O último relatório do Estado da Educação, do Conselho Nacional de Educação (CNE), revelava que quase 90% dos professores se queixava de stresse no trabalho e, por isso, os relatores defenderam a necessidade de "repensar um conjunto de medidas que garantam condições efetivas de bem-estar dos professores".
Nos últimos anos, diminuíram os casos de professores conhecidos por andar “com a casa às costas”, com a abertura de concursos destinados a garantir um vínculo estável, mas os sindicatos entendem que faltam muitas mais medidas para conseguir tornar a profissão mais atraente.

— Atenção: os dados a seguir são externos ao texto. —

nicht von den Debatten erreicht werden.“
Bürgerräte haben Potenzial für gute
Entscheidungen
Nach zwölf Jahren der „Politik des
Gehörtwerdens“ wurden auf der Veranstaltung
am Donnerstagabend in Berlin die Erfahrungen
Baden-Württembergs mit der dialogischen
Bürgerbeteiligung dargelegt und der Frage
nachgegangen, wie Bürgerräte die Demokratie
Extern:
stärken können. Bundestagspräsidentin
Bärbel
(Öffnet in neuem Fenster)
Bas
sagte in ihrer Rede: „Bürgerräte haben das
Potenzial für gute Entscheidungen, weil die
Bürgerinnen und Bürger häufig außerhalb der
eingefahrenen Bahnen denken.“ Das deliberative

Além de uma carreira muito longa, em relação a outros países europeus, o relatório do CNE refere que existe uma diferença remuneratória "muito significativa" entre os escalões em início e final de carreira. Um problema que o atual ministro da Educação já mostrou abertura para tentar resolver, prometendo aumentos salariais para quem está nos primeiros escalões.
Nos últimos anos começou a notar-se um ligeiro aumento do número de diplomados em cursos que conferem habilitação para a docência, mas continua a não ser suficiente para responder às vagas dos que saem anualmente para a reforma.

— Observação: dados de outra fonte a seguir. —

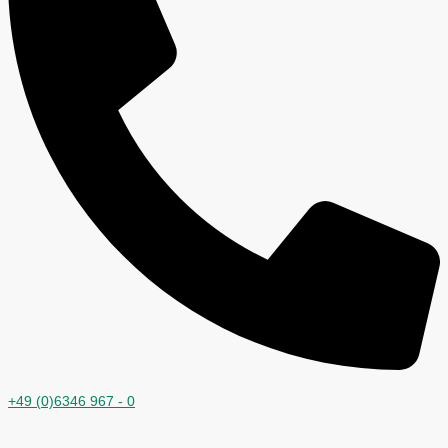
+49 (0)6346 967 - 0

O que acontece hoje em todo o país?
A Federação Nacional dos Professores (Fenprof) agendou uma concentração pelas 14h30 no Rossio, seguindo-se um desfile até ao Largo de Camões.
De acordo com a Fenprof, os professores e educadores manifestam-se “dada a importância do momento que se vive no país (Orçamento do Estado para 2025) e na Educação (processos de revisão/alteração em curso ou previstos)”.
“A Fenprof pretende que o Dia Mundial do Professor também seja um dia de (re)afirmação das posições e propostas dos docentes para os processos negociais que se preveem e, ainda, para o período de apresentação, debate e votação do Orçamento do Estado para 2025 [OE2025]”, lê-se em comunicado.
Para a força sindical, a manifestação será uma oportunidade para “reafirmar as posições dos docentes em relação a todos estes processos que deverão ser efetivamente negociais e dos quais deverá resultar a valorização da profissão docente e a valorização e democratização da vida das escolas”.
Lembrando o tema “Valorizar a voz docente”, determinado pela Internacional da Educação (IE), em conjunto com a UNESCO, a Fenprof considera que é uma “mensagem bem forte dirigida a governos que, promovendo ou não processos ditos negociais, acabam por decidir de acordo com os seus interesses e intenções, ignorando as propostas apresentadas pelas suas organizações sindicais”
Também a Federação Nacional da Educação (FNE) pretende “reforçar a mensagem da importância da valorização e reconhecimento, pela sociedade, do papel fundamental que os professores desempenham”.
A FNE, alertando para a falta de investimento, afirma “que cortar no orçamento para a educação não é o caminho adequado” e que o Dia Mundial do Professor “é mais uma oportunidade” para relembrar o Governo.
“É necessário, pelo contrário, investimento do Governo para se alcançar uma educação de qualidade”, sustenta.
Com várias ações previstas, desde o hasteamento da bandeira “Obrigado Professor” em escolas nacionais até à divulgação de informação nas redes sociais, a FNE destaca o envio de uma mensagem ao ministro da Educação, Ciência e Inovação, Fernando Alexandre, com as “cinco prioridades consideradas como de mais urgente resolução”.
Além disso, prevê-se uma doação voluntária de sangue nos Açores e um concerto na Madeira, bem como uma concentração em Viana do Castelo, no âmbito do Dia Mundial do Professor.
O Sindicato dos Professores da Região Açores e a União de Sindicatos de Angra do Heroísmo também promovem “diversas atividades e almoço convívio”, no Monte Brasil, na ilha Terceira.
O Dia Mundial do Professor comemora-se todos anos no dia 5 de outubro, desde 1994, após ter sido adotada a recomendação da Organização Internacional do Trabalho (OIT) e da Organização das Nações Unidas para a Educação, a Ciência e a Cultura (UNESCO), de 1966.
Instituído há 30 anos, o Dia Mundial do Professor homenageia todos os docentes e educadores que “contribuem para a educação da sociedade, escolhendo o ensino como forma de vida, dedicada diariamente a ensinar crianças, jovens e adultos”.